Отец пожевал губами, прикидывая масштабы предполагаемой жертвы.
— Посмотрим, — сказал он уклончиво. — Ты чего не куришь-то?
— Не курю, — в который раз признал очевидное Саша, примащиваясь на подоконнике поудобнее.
— И не начинай, — в сотый раз посоветовал папаша, вытрясая из коробка последнюю спичку. — У меня от этого табака внутри всё спеклось.
Чайник жирно булькнул и выплеснул на плиту струю воды, через пару секунд обратившуюся белым вонючим паром.
Телефон снова затренькал — на сей раз настойчиво, неотвязно.
1984 год, декабрь. Москва-Эдинбург.
— Они, оказывается, ещё днём звонили. Папаша радио слушал, трубку не брал. — Саше хотелось разозлиться на отца, но не получалось. — И вот… сообщили. Про маму.
— Ужас какой, — сказала Татусик, давясь сладким зевочком.
— Она прямо на улице умерла. — Саша почувствовал, как снова подступают слёзы. — Шла на это своё макраме… там переулок есть такой, по нему редко ходят… она в лужу упала. Лицом... — Он не выдержал и всхлипнул.

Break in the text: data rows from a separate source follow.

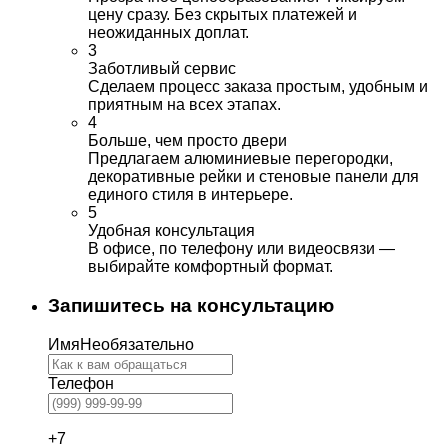
цену сразу. Без скрытых платежей и
неожиданных доплат.
3
Заботливый сервис
Сделаем процесс заказа простым, удобным и
приятным на всех этапах.
4
Больше, чем просто двери
Предлагаем алюминиевые перегородки,
декоративные рейки и стеновые панели для
единого стиля в интерьере.
5
Удобная консультация
В офисе, по телефону или видеосвязи —
выбирайте комфортный формат.
Запишитесь на консультацию
Имя
Необязательно
Телефон
+7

Эта лужа казалась ему чем-то особенно жутким. Ему, конечно, сказали, что Настасья Павловна Лбова умерла сразу, даже не успев ничего почувствовать. Просто в голове порвался какой-то сосудик, чик и всё. Удачная смерть, всем бы нам так… Но Саша не верил. Он почему-то был уверен, что мама захлебнулась в этой проклятой луже. Он почти видел эту бурую ледяную воду и над ней дёргающийся мамин затылок с пучком седых волос.
— У неё было пальто… нам отдали… всё разбухло… воротник… от воды… — давясь словами, проговорил он, придвигая к себе чашку.
Слеза повисла на реснице и бухнулась в чай.
Правильнее всего, конечно, было напиться. Но Саша, как и все Лбовы, на дух не переносил крепкого алкоголя. Даже на поминках он едва-едва заставил себя втолкнуть в нутро положенную стопку водки. Водка пошла клином — он чуть не сблевал. Какая-то тётка из маминых знакомых подсунула ему пузырёк с настойкой пустырника, от нервов. Он набухал в чашку с чаем сразу полпузырька гадости и выпил, удерживая тошноту. Пустырник подействовал: он впал в какое-то эмоциональное отупение, в котором продержался два дня; потом стало чуть полегче.
Похороны ничем не запомнились, кроме каких-то мутных хитрованских харь, грязных рук и грязных слов типа «в Москве за это полста берут, а мы, считай, по-доброму», да передаваемых из рук в руки бумажек и бутылок. И ещё срывающийся шёпот отца: «Саша, Саша, собирайся скорее, у тебя самолёт».
— Ты лучше расскажи, как слетал, — свернула Тутусик на интересное.
— Ну я же рассказывал уже, — попытался отделаться Саша, но Тася была упряма:
— Ну я ничего не поняла. Вообще, впечатления какие?